Going down the data below, set down exactly the line with "просроченных платежей." and each line after it through the line with "уважительными?"; no other lines.

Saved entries
- Opening Delimiter -

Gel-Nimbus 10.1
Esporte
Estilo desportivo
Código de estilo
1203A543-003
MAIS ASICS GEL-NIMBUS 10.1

- Closing Delimiter -
- Opening Delimiter -

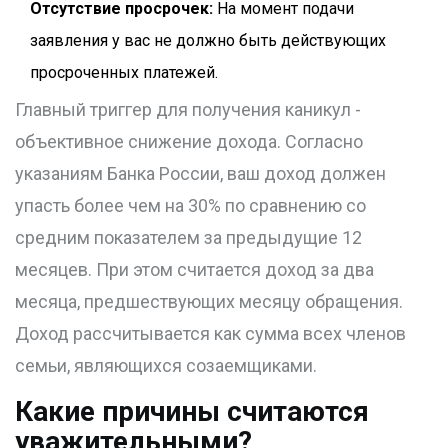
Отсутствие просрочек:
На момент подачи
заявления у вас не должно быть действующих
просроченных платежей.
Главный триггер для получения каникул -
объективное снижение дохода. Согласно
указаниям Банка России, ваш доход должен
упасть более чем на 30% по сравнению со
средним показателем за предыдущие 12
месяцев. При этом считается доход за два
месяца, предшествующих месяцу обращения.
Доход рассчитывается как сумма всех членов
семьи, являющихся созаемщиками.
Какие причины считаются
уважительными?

- Closing Delimiter -

REPLY TO THE EXERCISE -
просроченных платежей.
Главный триггер для получения каникул -
объективное снижение дохода. Согласно
указаниям Банка России, ваш доход должен
упасть более чем на 30% по сравнению со
средним показателем за предыдущие 12
месяцев. При этом считается доход за два
месяца, предшествующих месяцу обращения.
Доход рассчитывается как сумма всех членов
семьи, являющихся созаемщиками.
Какие причины считаются
уважительными?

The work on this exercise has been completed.